The Kenyan government has issued a directive to 247 savings and credit cooperative societies (Saccos) to reduce dividend payouts and redirect funds to offset massive losses stemming from a fraud scandal at the Kenya Union of Savings and Credit Cooperatives (Kuscco).
The move follows revelations that the fraudulent activities have resulted in a staggering Sh13.3 billion deficit, impacting the financial stability of affiliated Saccos.
In a statement released today, authorities instructed the affected cooperatives to prioritize reserve funds to cover the shortfall, a decision that is likely to spark discontent among members expecting annual dividends.

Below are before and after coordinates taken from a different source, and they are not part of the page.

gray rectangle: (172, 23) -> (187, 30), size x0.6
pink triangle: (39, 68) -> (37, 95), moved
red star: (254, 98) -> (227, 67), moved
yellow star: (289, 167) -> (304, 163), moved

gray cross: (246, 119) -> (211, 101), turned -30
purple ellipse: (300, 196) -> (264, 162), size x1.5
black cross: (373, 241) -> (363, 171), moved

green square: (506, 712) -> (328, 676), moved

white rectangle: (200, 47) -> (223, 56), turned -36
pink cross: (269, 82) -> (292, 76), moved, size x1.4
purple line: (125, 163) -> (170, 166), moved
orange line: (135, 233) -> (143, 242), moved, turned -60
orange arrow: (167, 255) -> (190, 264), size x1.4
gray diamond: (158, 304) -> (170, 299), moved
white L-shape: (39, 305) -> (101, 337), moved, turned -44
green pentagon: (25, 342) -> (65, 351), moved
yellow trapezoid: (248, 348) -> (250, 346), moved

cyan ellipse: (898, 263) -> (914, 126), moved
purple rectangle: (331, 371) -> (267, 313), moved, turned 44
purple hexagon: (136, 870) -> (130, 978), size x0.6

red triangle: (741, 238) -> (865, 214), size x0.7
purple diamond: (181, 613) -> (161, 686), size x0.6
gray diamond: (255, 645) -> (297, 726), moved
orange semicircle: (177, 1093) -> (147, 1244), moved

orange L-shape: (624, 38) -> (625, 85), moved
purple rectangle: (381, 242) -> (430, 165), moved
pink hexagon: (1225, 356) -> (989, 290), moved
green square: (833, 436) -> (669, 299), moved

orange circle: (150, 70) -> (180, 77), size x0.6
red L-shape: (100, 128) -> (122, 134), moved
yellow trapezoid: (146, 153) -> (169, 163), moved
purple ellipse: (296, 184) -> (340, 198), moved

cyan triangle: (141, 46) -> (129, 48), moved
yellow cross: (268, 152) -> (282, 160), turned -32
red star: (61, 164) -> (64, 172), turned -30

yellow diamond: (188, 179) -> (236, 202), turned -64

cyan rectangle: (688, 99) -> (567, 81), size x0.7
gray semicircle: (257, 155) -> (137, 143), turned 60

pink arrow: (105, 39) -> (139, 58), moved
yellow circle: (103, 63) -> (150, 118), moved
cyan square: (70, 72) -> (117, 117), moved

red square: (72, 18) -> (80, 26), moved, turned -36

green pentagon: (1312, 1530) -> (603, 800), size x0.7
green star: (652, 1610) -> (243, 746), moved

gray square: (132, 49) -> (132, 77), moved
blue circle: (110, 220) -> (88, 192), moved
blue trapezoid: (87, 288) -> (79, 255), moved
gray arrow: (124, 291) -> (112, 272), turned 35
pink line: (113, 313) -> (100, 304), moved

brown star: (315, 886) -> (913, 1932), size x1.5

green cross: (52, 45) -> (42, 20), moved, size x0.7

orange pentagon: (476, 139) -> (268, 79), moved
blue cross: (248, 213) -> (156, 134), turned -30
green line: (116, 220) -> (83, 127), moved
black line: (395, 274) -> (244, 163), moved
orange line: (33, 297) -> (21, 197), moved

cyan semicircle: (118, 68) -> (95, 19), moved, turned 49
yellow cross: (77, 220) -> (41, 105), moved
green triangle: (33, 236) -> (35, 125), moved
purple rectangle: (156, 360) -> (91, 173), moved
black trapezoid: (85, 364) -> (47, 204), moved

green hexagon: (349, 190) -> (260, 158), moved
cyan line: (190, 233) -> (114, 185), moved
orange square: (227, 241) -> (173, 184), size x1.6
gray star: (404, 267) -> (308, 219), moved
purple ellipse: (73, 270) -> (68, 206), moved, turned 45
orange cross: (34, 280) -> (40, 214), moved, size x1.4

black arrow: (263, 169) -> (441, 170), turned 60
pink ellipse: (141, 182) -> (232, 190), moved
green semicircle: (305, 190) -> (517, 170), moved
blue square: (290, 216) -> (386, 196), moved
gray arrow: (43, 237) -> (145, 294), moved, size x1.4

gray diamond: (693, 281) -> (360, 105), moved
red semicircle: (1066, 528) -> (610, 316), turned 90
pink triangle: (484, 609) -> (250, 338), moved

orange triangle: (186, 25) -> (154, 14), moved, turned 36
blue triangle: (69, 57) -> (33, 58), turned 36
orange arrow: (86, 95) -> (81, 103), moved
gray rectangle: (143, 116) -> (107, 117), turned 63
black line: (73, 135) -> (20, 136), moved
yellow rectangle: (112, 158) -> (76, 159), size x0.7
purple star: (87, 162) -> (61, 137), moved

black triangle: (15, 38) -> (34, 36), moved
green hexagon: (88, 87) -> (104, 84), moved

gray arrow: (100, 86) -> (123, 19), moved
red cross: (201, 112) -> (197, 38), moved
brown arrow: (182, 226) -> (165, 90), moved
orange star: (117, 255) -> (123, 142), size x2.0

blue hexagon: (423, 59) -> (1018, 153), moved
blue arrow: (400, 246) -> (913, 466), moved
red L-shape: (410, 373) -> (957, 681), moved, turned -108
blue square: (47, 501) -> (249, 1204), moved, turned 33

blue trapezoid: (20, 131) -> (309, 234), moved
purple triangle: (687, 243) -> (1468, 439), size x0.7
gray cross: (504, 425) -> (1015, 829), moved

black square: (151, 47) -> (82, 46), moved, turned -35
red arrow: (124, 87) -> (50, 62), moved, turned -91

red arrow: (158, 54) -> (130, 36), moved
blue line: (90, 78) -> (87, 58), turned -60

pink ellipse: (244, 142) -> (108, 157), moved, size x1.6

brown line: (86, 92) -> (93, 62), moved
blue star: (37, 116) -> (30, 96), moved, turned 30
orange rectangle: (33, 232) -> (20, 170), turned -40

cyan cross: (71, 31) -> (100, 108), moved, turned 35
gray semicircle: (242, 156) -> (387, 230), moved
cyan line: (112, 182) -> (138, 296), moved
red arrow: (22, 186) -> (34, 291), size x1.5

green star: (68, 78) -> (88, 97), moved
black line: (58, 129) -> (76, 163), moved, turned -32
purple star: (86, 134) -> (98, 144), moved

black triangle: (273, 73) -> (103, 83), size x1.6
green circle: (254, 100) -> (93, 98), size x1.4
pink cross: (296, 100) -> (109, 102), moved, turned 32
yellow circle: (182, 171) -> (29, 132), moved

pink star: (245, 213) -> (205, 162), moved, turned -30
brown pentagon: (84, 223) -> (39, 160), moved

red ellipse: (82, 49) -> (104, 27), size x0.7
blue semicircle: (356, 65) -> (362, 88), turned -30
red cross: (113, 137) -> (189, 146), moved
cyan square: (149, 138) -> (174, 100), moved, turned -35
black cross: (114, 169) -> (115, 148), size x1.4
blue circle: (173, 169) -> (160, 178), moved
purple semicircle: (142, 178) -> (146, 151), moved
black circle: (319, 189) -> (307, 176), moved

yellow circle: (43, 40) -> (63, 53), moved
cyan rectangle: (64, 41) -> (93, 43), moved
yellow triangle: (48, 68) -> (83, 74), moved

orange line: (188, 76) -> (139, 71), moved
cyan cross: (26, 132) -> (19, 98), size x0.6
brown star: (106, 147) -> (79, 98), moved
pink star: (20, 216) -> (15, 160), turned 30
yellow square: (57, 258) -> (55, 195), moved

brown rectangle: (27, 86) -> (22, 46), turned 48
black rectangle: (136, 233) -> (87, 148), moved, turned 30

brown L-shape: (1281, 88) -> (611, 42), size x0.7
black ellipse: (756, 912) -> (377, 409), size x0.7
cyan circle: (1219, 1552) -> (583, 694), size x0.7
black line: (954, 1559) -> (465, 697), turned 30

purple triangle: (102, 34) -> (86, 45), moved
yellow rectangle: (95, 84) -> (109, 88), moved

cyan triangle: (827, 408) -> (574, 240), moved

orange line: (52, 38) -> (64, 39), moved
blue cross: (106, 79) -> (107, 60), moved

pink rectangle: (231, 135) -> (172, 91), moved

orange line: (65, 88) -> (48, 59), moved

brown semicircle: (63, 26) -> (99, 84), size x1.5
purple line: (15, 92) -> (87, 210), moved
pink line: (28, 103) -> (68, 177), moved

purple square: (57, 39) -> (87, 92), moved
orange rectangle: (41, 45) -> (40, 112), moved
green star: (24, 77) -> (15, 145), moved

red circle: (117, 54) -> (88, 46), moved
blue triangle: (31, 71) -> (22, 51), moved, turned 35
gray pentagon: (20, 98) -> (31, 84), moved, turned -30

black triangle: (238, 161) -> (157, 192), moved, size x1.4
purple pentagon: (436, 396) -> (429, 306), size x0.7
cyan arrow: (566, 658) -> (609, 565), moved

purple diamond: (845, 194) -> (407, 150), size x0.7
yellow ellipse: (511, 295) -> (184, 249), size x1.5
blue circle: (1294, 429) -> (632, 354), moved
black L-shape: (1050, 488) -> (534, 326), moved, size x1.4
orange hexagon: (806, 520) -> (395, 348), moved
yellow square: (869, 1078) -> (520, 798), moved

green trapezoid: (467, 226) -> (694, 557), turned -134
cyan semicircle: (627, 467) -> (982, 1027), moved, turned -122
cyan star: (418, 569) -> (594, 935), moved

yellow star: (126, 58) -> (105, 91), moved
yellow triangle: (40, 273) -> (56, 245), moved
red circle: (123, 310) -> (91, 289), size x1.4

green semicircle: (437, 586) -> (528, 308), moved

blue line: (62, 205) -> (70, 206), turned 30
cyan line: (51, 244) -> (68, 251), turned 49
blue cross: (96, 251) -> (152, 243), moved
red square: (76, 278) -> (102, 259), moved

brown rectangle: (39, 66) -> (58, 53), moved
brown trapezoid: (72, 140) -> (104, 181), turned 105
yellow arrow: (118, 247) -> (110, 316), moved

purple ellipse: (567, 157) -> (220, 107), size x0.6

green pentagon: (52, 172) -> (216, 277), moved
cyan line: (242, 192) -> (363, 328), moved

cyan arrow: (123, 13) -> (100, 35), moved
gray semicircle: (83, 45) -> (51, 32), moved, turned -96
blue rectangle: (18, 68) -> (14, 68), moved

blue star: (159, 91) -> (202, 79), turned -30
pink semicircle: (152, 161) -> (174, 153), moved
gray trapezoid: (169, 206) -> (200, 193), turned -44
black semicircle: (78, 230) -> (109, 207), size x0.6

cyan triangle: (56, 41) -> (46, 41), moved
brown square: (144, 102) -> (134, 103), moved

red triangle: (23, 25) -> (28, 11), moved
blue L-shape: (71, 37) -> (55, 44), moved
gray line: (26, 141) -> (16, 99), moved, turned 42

The directive aims to safeguard the long-term viability of the Saccos, many of which serve as critical financial lifelines for Kenya’s middle and working classes.
The Kuscco fraud, which has been under scrutiny for months, involved mismanagement and alleged embezzlement of funds entrusted to the union by its member Saccos.
Investigations have pointed to systemic weaknesses in oversight and accountability, allowing the losses to balloon to unprecedented levels.
Government officials have defended the measure as a necessary step to stabilize the sector, though no timeline has been provided for when dividend payments might resume at normal rates.
Kuscco leadership has yet to comment publicly on the latest development, and it remains unclear whether criminal charges will be pursued against those responsible for the fraud.
The directive has sent ripples through the cooperative movement, with members and industry experts calling for stronger reforms to prevent future financial scandals.